Report every line of the records beneath this task that holds the string "désagréable".

Dataset entries:
:::
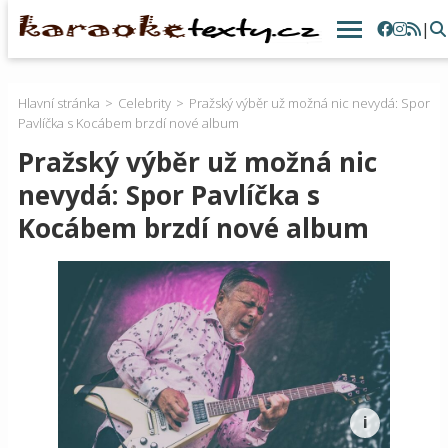
|
Hlavní stránka
Celebrity
Pražský výběr už možná nic nevydá: Spor
Pavlíčka s Kocábem brzdí nové album
Pražský výběr už možná nic
nevydá: Spor Pavlíčka s
Kocábem brzdí nové album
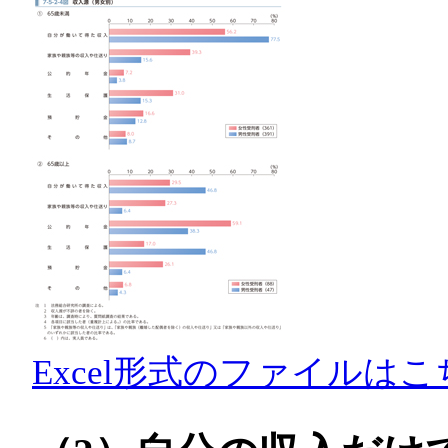
Excel形式のファイルはこ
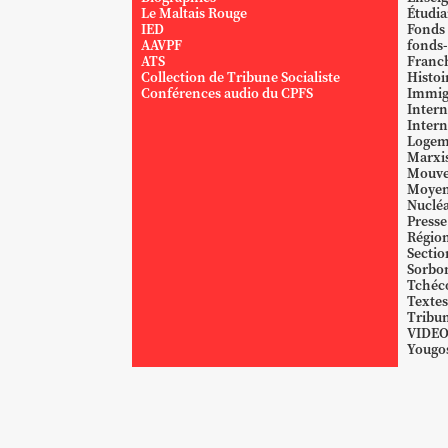
Le Maltais Rouge
Étudi
IED
Fonds
AAVPF
fonds-
ATS
Franc
Collection de Tribune Socialiste
Histoi
Conférences audio du CPFS
Immig
Intern
Intern
Logem
Marxi
Mouve
Moyen
Nucléa
Presse
Région
Sectio
Sorbo
Tchéc
Textes
Tribun
VIDE
Yougos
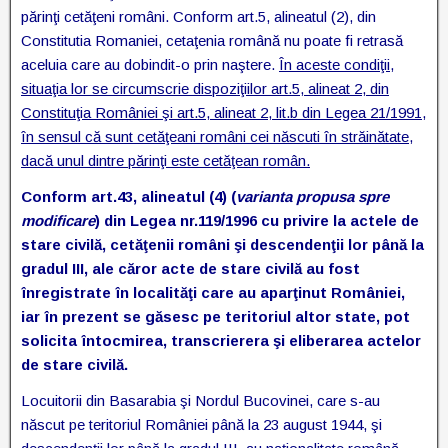
părinţi cetăţeni români. Conform art.5, alineatul (2), din
Constitutia Romaniei, cetaţenia română nu poate fi retrasă
aceluia care au dobindit-o prin naştere.
În aceste condiţii,
situaţia lor se circumscrie dispoziţiilor art.5, alineat 2, din
Constituţia României şi art.5, alineat 2, lit.b din Legea 21/1991,
în sensul că sunt cetăţeani români cei născuti în străinătate,
dacă unul dintre părinţi este cetăţean român.
Conform art.43, alineatul (4) (
varianta propusa spre
modificare
) din Legea nr.119/1996 cu privire la actele de
stare civilă, cetăţenii români şi descendenţii lor până la
gradul III, ale căror acte de stare civilă au fost
înregistrate în localităţi care au aparţinut României,
iar în prezent se găsesc pe teritoriul altor state, pot
solicita întocmirea, transcrierera şi eliberarea actelor
de stare civilă.
Locuitorii din Basarabia şi Nordul Bucovinei, care s-au
născut pe teritoriul României până la 23 august 1944, şi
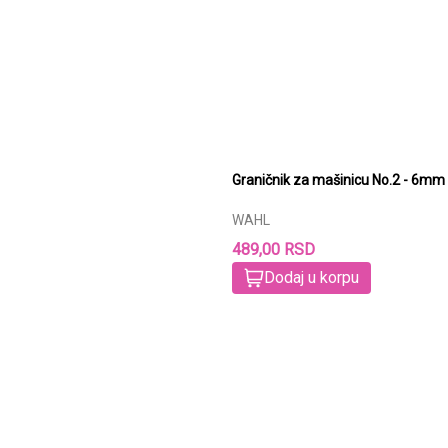
Graničnik za mašinicu No.2 - 6m
WAHL
489,00 RSD
Dodaj u korpu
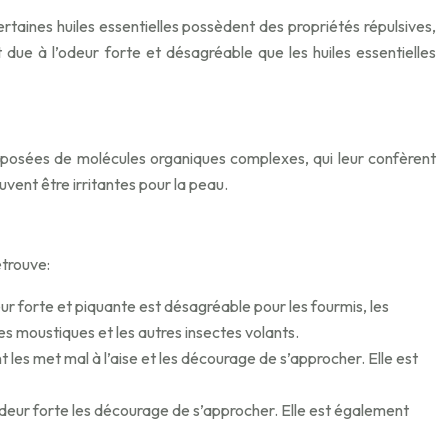
taines huiles essentielles possèdent des propriétés répulsives,
 due à l’odeur forte et désagréable que les huiles essentielles
 composées de molécules organiques complexes, qui leur confèrent
euvent être irritantes pour la peau.
etrouve:
r forte et piquante est désagréable pour les fourmis, les
les moustiques et les autres insectes volants.
t les met mal à l’aise et les décourage de s’approcher. Elle est
n odeur forte les décourage de s’approcher. Elle est également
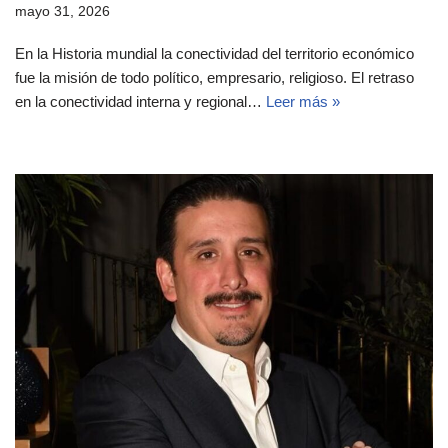
mayo 31, 2026
En la Historia mundial la conectividad del territorio económico
fue la misión de todo político, empresario, religioso. El retraso
en la conectividad interna y regional…
Leer más »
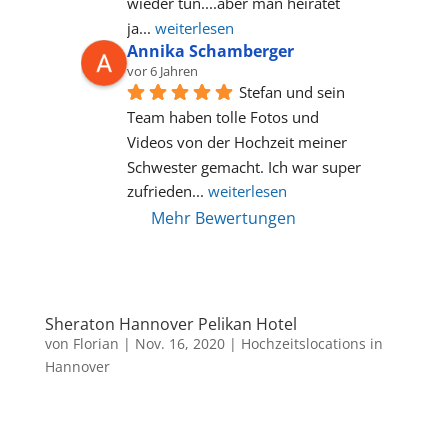
wieder tun....aber man heiratet 
ja
... 
weiterlesen
Annika Schamberger
vor 6 Jahren
Stefan und sein 
Team haben tolle Fotos und 
Videos von der Hochzeit meiner 
Schwester gemacht. Ich war super 
zufrieden
... 
weiterlesen
Mehr Bewertungen
Sheraton Hannover Pelikan Hotel
von
Florian
|
Nov. 16, 2020
|
Hochzeitslocations in
Hannover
:::
EXERCISE SOLUTION |
 due à l’odeur forte et désagréable que les huiles essentielles
r forte et piquante est désagréable pour les fourmis, les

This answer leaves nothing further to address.